----- GIVEN ENTRIES -----
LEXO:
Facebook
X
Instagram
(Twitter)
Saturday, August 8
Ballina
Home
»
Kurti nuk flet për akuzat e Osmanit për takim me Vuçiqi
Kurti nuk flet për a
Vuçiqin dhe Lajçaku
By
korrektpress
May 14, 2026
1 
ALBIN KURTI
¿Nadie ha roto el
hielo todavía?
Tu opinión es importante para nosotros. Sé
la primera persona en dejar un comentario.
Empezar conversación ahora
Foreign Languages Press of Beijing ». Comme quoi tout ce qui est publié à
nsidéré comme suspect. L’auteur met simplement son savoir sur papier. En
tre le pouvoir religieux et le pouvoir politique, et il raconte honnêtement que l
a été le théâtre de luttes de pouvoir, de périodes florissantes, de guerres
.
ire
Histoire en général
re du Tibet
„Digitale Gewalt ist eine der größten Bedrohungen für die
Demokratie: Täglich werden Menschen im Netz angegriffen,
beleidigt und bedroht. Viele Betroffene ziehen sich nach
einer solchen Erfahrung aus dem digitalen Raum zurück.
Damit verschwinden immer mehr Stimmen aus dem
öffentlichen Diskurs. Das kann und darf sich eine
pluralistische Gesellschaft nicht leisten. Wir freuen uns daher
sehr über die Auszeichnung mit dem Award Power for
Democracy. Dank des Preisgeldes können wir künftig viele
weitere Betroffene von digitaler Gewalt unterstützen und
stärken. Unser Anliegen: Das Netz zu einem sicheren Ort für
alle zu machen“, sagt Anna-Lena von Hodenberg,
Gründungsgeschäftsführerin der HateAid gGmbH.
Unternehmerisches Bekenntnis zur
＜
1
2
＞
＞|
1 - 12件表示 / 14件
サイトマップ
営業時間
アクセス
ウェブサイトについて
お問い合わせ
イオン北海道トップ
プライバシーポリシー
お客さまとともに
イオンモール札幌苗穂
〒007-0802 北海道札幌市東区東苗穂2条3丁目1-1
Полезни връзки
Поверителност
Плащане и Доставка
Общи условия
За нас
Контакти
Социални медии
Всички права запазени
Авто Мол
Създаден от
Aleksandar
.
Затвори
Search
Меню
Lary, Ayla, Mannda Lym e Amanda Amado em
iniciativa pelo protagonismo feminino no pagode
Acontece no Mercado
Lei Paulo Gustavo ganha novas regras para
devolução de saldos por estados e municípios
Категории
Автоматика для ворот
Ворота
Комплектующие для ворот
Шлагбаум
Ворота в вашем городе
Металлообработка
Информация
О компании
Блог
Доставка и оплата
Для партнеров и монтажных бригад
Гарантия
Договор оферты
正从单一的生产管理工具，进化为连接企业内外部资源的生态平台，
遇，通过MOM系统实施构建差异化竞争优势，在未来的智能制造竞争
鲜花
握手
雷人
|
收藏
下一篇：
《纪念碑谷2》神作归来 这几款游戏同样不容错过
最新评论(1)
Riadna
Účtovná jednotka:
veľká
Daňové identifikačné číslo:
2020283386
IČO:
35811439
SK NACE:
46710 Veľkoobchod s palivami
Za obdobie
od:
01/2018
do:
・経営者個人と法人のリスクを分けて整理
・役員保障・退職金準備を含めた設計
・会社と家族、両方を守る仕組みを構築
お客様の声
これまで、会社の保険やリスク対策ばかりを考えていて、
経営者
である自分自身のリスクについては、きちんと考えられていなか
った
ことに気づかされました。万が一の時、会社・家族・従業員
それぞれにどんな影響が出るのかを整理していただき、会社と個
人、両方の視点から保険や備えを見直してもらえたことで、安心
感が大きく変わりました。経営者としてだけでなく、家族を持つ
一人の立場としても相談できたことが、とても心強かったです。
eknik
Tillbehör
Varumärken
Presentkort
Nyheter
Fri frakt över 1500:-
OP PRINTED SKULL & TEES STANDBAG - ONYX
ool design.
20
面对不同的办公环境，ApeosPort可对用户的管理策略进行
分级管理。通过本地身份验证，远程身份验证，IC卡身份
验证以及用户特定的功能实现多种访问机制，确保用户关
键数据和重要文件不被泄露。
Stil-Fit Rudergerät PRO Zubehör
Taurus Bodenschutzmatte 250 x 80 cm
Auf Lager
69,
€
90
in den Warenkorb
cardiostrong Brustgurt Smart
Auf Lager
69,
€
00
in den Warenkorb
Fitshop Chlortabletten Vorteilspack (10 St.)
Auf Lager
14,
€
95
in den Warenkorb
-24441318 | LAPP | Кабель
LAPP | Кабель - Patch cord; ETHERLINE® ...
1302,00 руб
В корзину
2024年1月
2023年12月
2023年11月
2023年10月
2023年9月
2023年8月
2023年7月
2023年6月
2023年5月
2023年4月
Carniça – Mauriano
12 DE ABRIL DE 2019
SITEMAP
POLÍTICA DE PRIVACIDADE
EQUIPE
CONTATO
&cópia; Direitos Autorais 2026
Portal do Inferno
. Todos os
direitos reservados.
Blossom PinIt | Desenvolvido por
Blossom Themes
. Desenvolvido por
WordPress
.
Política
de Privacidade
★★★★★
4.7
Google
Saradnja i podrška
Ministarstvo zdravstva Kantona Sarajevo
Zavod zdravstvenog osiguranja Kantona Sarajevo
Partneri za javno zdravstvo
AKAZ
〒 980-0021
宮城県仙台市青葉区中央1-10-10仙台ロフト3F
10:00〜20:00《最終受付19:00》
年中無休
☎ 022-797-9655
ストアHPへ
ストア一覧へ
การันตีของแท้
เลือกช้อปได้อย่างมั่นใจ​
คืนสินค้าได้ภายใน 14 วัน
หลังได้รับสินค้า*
-----
Once the line with "である自分自身のリスクについては、きちんと考えられていなか" is found, write out that line and every one after it through the last line of the records, exactly and with nothing else.

■ RESPONSE AREA
である自分自身のリスクについては、きちんと考えられていなか
った
ことに気づかされました。万が一の時、会社・家族・従業員
それぞれにどんな影響が出るのかを整理していただき、会社と個
人、両方の視点から保険や備えを見直してもらえたことで、安心
感が大きく変わりました。経営者としてだけでなく、家族を持つ
一人の立場としても相談できたことが、とても心強かったです。
eknik
Tillbehör
Varumärken
Presentkort
Nyheter
Fri frakt över 1500:-
OP PRINTED SKULL & TEES STANDBAG - ONYX
ool design.
20
面对不同的办公环境，ApeosPort可对用户的管理策略进行
分级管理。通过本地身份验证，远程身份验证，IC卡身份
验证以及用户特定的功能实现多种访问机制，确保用户关
键数据和重要文件不被泄露。
Stil-Fit Rudergerät PRO Zubehör
Taurus Bodenschutzmatte 250 x 80 cm
Auf Lager
69,
€
90
in den Warenkorb
cardiostrong Brustgurt Smart
Auf Lager
69,
€
00
in den Warenkorb
Fitshop Chlortabletten Vorteilspack (10 St.)
Auf Lager
14,
€
95
in den Warenkorb
-24441318 | LAPP | Кабель
LAPP | Кабель - Patch cord; ETHERLINE® ...
1302,00 руб
В корзину
2024年1月
2023年12月
2023年11月
2023年10月
2023年9月
2023年8月
2023年7月
2023年6月
2023年5月
2023年4月
Carniça – Mauriano
12 DE ABRIL DE 2019
SITEMAP
POLÍTICA DE PRIVACIDADE
EQUIPE
CONTATO
&cópia; Direitos Autorais 2026
Portal do Inferno
. Todos os
direitos reservados.
Blossom PinIt | Desenvolvido por
Blossom Themes
. Desenvolvido por
WordPress
.
Política
de Privacidade
★★★★★
4.7
Google
Saradnja i podrška
Ministarstvo zdravstva Kantona Sarajevo
Zavod zdravstvenog osiguranja Kantona Sarajevo
Partneri za javno zdravstvo
AKAZ
〒 980-0021
宮城県仙台市青葉区中央1-10-10仙台ロフト3F
10:00〜20:00《最終受付19:00》
年中無休
☎ 022-797-9655
ストアHPへ
ストア一覧へ
การันตีของแท้
เลือกช้อปได้อย่างมั่นใจ​
คืนสินค้าได้ภายใน 14 วัน
หลังได้รับสินค้า*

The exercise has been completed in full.